Belkin has obviously tried very hard to make the Play Max an attractive package to beginners. The unit itself is neat – its three-dimensional aerials hidden within the stone-grey case.
It's a plug-and-play affair in terms of getting hooked up. WPA2 is enabled by default, the relevant security details are written on a label attached to the base, and the unit's single button activates WPS to facilitate the quickest connections possible.
It runs wireless N and G, and has twin radios to support 5GHz and 2.4GHz connections simultaneously. The power and range, particularly on wireless N, is fantastic.
Giving guests access to your network is also straightforward. A hotspot-style connection technique enables visitors to connect to a 'guest' subnet, separate from your primary network, by typing a custom password into a browser landing page.

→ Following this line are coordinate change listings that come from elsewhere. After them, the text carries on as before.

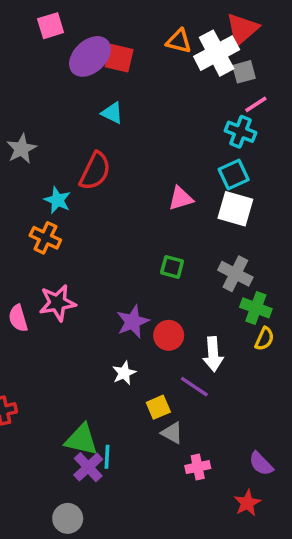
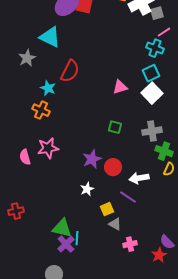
cyan triangle: (112, 113) -> (50, 37), moved, size x1.6
white square: (235, 209) -> (152, 93), turned 30
gray cross: (235, 274) -> (152, 131), turned -36
white arrow: (213, 354) -> (139, 178), turned 84
red star: (247, 503) -> (159, 255), moved

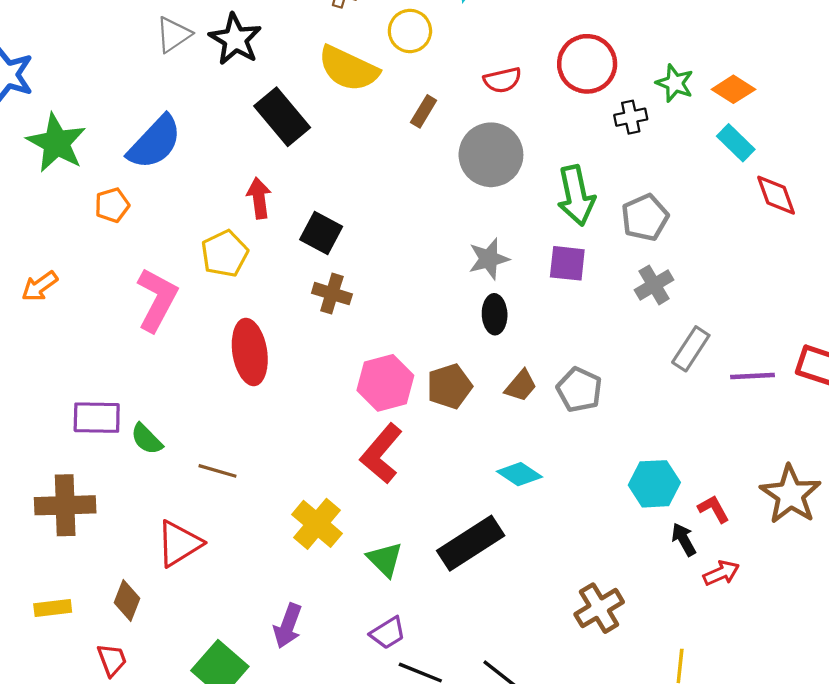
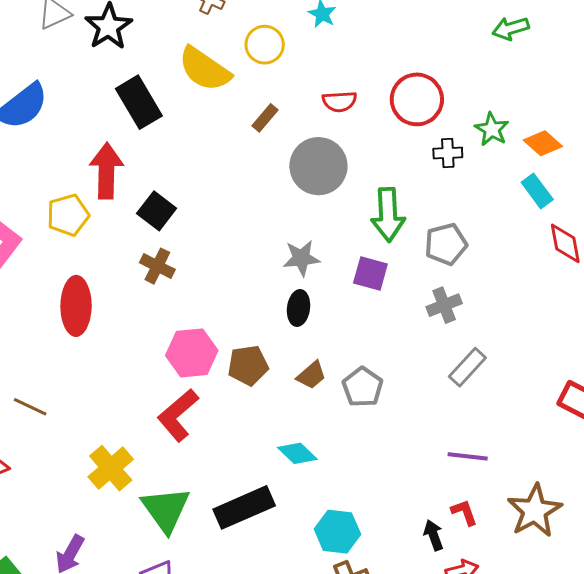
red arrow: (259, 198) -> (106, 171), size x1.5
purple line: (752, 376) -> (468, 456), moved
cyan hexagon: (654, 484) -> (337, 532), moved
green triangle: (385, 559) -> (166, 509), size x1.5

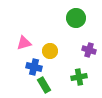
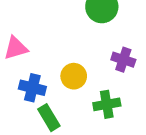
yellow circle: (50, 51) -> (74, 76), moved

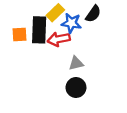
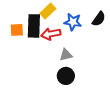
black semicircle: (93, 14) -> (99, 19), moved
blue star: (71, 23) -> (73, 22), moved

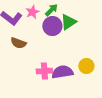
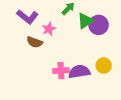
pink star: (32, 12) -> (49, 29), moved
purple circle: (52, 26) -> (99, 25), moved

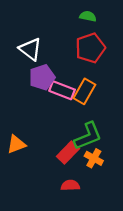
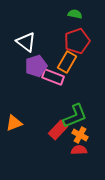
orange rectangle: (84, 91) -> (67, 62), moved
red semicircle: (70, 185) -> (79, 150), moved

If only Belkin had stopped at great connectivity instead of spooning more and more custard onto the router crumble.
In the Play Max, Belkin has weighed down an otherwise fine router with a swathe of iPhone-style apps, most of which are flimsy masks for some pretty mundane, and in some cases poor, features.

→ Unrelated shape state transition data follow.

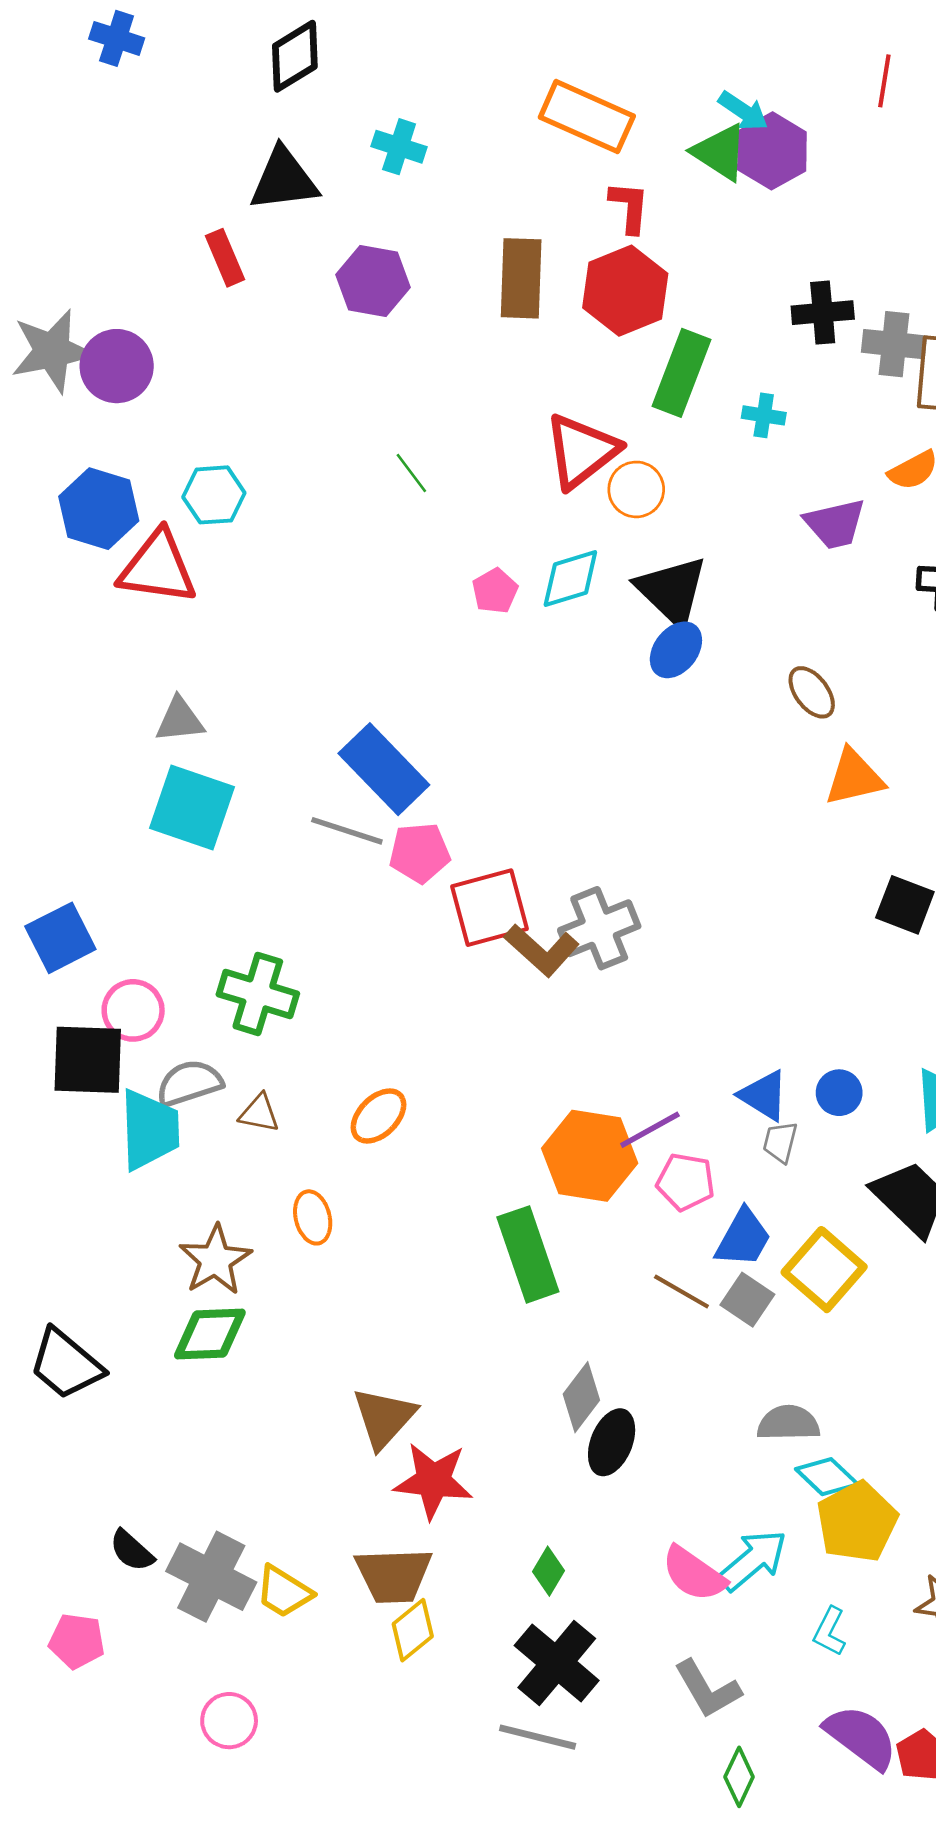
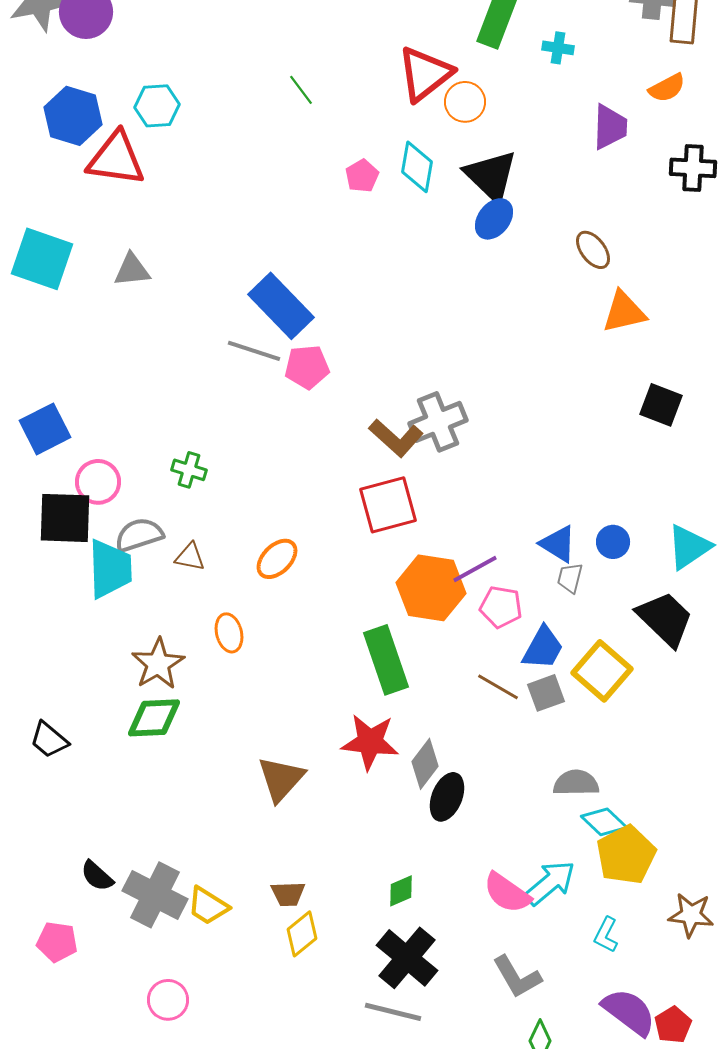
purple trapezoid: (835, 524) -> (610, 127), turned -75
cyan diamond: (570, 579) -> (417, 167), turned -63
cyan square: (192, 808) -> (42, 259), moved
red square: (490, 908) -> (388, 505), moved
green cross: (258, 994) -> (189, 470), size x0.6
gray square: (747, 1300) -> (546, 693), turned 36
black trapezoid: (66, 1364) -> (49, 740), size x0.7
red star: (433, 1481) -> (370, 742), moved
green diamond: (548, 1571) -> (401, 891), turned 36
brown trapezoid: (394, 1575) -> (288, 894), size x0.6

The Self Healing app, for example, appears to make the unit reset itself periodically to fix possible errors. Well, great.
BitBoost claims to accelerate traffic based on its type – giving priority to gaming packets, for example – but we couldn't find any evidence that this was more than standard Quality of Service routing, something that comes as standard on the majority of new routers.
Then there's Video Max HD: essentially the same thing as BitBoost, but for videos.
It's not a complete bust; some of its functions are genuinely useful. Compatibility with USB printers and hard drives, for example, is a boon for the networking potential of the Play Max. But actually using that functionality means installing an awkward, dedicated, system-bloating application on your Mac and any other machine you want to connect.
This is, frankly, a little ludicrous. We've used plenty of routers that work perfectly well with external drives and printers without having to resort to dedicated software. That list includes the Play Max's cousin, the Belkin N+, which makes this decision even more baffling when you think about it.
Then there's the stuff that makes perfect sense but has been executed horribly. Take the Torrent Genie app. This basically amounts to on-board compatibility with the Vuze Offline Downloader, a shred of code that enables you to continue torrent downloads while your client machines are offline.
Again, this is spoiled by unnecessary software; Vuze proper has an awful ad-laden interface, one so poor that we dropped it as a torrent tool of choice some time ago. If you want to use the Play Max take, you have no such choice.
So here's the plan: instead of buying a Play Max router, buy its little brother, the Belkin Surf. It's less than half the price, doesn't include any of the tiresome, unnecessary features, and does the job of routing internet traffic around your network just as well. As for this offering, consign it to the 'marred by software' heap.